Brief ::
Look through the material beneath and copy each line with the word "sängynpääty".

Material provided ::

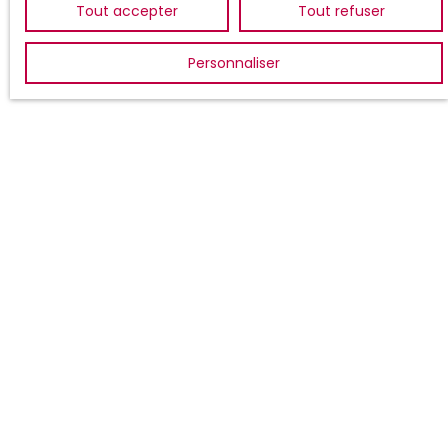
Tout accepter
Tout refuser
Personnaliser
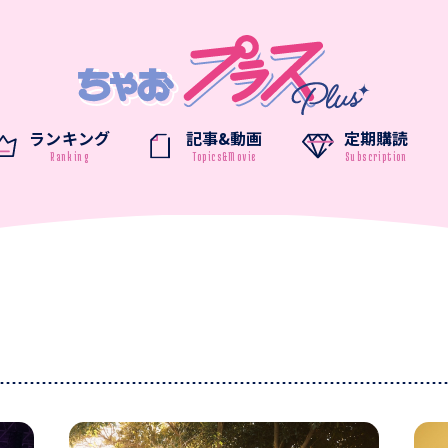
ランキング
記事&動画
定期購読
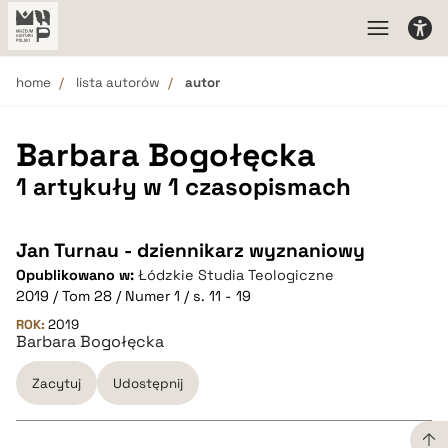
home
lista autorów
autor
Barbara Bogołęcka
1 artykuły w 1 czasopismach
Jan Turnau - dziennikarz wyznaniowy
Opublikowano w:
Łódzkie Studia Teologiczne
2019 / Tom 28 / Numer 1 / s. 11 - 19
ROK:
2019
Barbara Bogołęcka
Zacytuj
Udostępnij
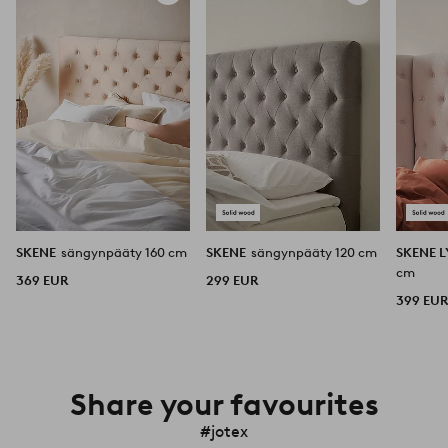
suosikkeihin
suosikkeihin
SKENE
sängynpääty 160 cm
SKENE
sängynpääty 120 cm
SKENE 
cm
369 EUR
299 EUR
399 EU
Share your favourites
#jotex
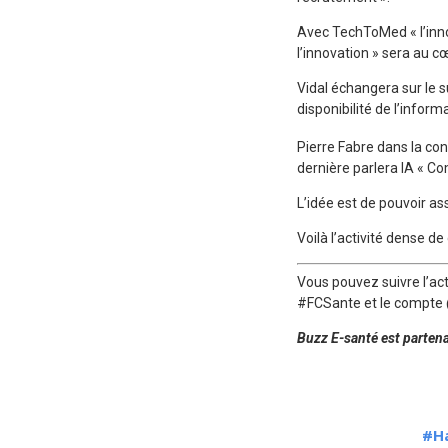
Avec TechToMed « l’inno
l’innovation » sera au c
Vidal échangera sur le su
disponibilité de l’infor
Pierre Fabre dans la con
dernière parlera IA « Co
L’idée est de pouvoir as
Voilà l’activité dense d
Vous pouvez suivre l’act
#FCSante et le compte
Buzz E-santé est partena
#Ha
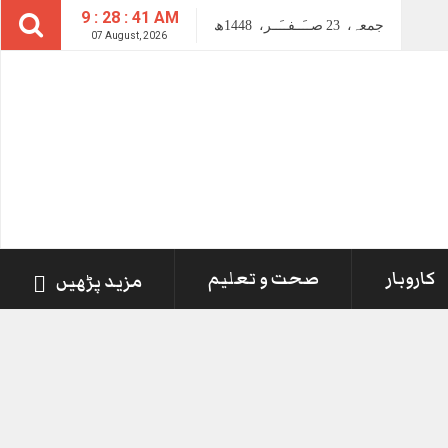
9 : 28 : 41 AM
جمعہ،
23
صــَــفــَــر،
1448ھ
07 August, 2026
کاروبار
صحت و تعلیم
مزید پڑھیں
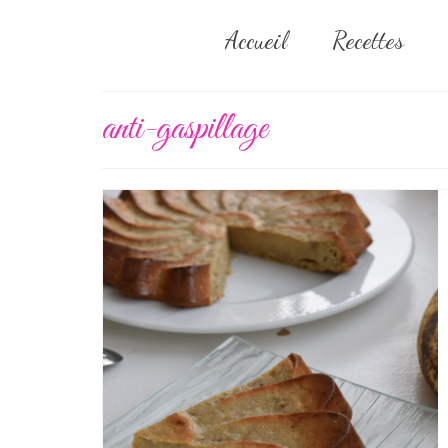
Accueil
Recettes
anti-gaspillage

Solution to this exercise ::
sängynpääty 160 cm
sängynpääty 120 cm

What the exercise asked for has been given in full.